Michel tak lagi menjawab karena gadis itu sedang sibuk melayani beberapa tamu yang tengah memilih berbagai gaun model terbaru di butik tersebut.
Sementara itu Freeya bergegas menuju meja kecil tempat ia meletakkan tasnya.
Ponselnya sudah tak lagi berbunyi, namun karena penasaran Freeya pun mengambil ponselnya dari dalam tas.
Ada tiga panggilan tak terjawab dari nomor yang sama, yaitu nomor Adam yang tadi pagi diberikan pria tersebut.
Saat Freeya hendak menelpon balik, ponselnya lebih dulu berbunyi, ternyata Adam kembali menghubunginya.
"H-hallo?"
"Kamu masih sibuk?" tanya Adam to the point.
"T-tidak mas."
"Kalau begitu saya jemput sekarang ya."
"Emm.. tidak usah mas, biar saya pulang sendiri naik taksi."
"Kamu keberatan saya jemput?"
"B-bukan begitu mas."
"Lalu?''
"Emm_"
"Tadi pagi saya sudah mengalah lho, membiarkan kamu berangkat sendiri, jadi tolong ya, kali ini biarkan saya yang jemput."
"I-iya deh mas."
"Yasudah, telponnya saya tutup dulu, lima belas menit lagi saya sampai disana."
Sambungan terputus, Freeya hanya bisa menghela napas berat, Adam memang tidak seperti Aidan yang lebih lembut saat bicara.
Mengingat Aidan, sepertinya memang tidak akan ada habisnya, ada banyak kenangan indah saat bersama pria tersebut yang tidak mungkin mudah terlupakan begitu saja bagi Freeya.
Dulu Freeya pikir Aidan adalah sosok pria yang tidak akan pernah menyakitinya, mengingat begitu baiknya sikap Aidan selama ini, bahkan jika mereka bertengkar Aidan selalu mengalah dan meminta maaf duluan dan membujuknya supaya tidak lagi bertengkar.
Lamunan Freeya buyar, saat Ayra memberi tahu jika suaminya sudah berada didepan butik.
"Suami kamu datang tuh Ya, nungguin didepan."
"Oh iya Ra, terimakasih, kalau begitu aku pulang duluan, jangan lupa lima gaun yang saya bungkus tadi tolong masukin ke plastik yang sama ya."

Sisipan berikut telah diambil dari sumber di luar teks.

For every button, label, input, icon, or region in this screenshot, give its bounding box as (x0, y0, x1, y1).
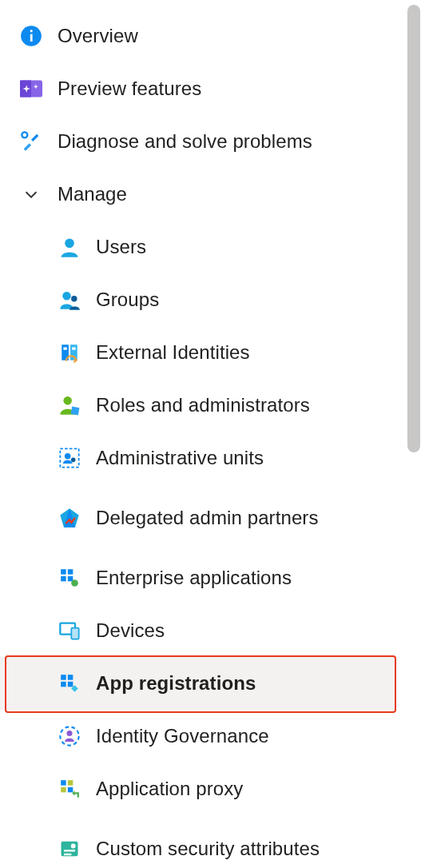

"Siap bos! oh iya Ya, maaf nih aku sebenarnya nggak mau nanyain ini ke kamu, tapi sumpah Ya, aku penasaran banget! kenapa suami kamu bukan mas Aidan yang sering datang kesini Ya.?"
Freeya tertunduk, ia memang ingin bercerita dari sejak pagi tadi, akan tetapi ia belum memiliki kesiapan penuh untuk bercerita kepada siapapun kecuali Alina yang memang sudah menjadi sahabat baiknya sejak kecil.
"Aku tahu kalian pasti bertanya-tanya soal pernikahanku dengan mas Adam, Ayra maaf! aku nggak bisa cerita sekarang, tapi kapan-kapan aku pasti ceritain ke kalian, sekarang aku harus pergi dulu, kasihan dia takut kelamaan nunggu."
"Oh iya Ya, nggak masalah kok, kamu hati-hati dijalan ya."
"Oke Ra."
Freeya pun keluar menghampiri suaminya, bersamaan dengan Adam yang menoleh dengan senyum tipis, lalu keluar membukakan pintu mobil untuk Freeya.
"Kok cepat sekali mas sampainya, bukannya sekarang belum ada lima belas menit ya?"
"Saya sudah sampai dari tadi."
"Terus kenapa musti nelpon dulu, kenapa tidak langsung masuk saja, lagi dari mana mas tahu kalau butiknya ada disini?"
"Dikasih tahu mama."
"Oh gitu."
"Kita berangkat langsung kerumah Kakek tidak apa-apa kan, soalnya kata mama semua saudara sudah berkumpul disana."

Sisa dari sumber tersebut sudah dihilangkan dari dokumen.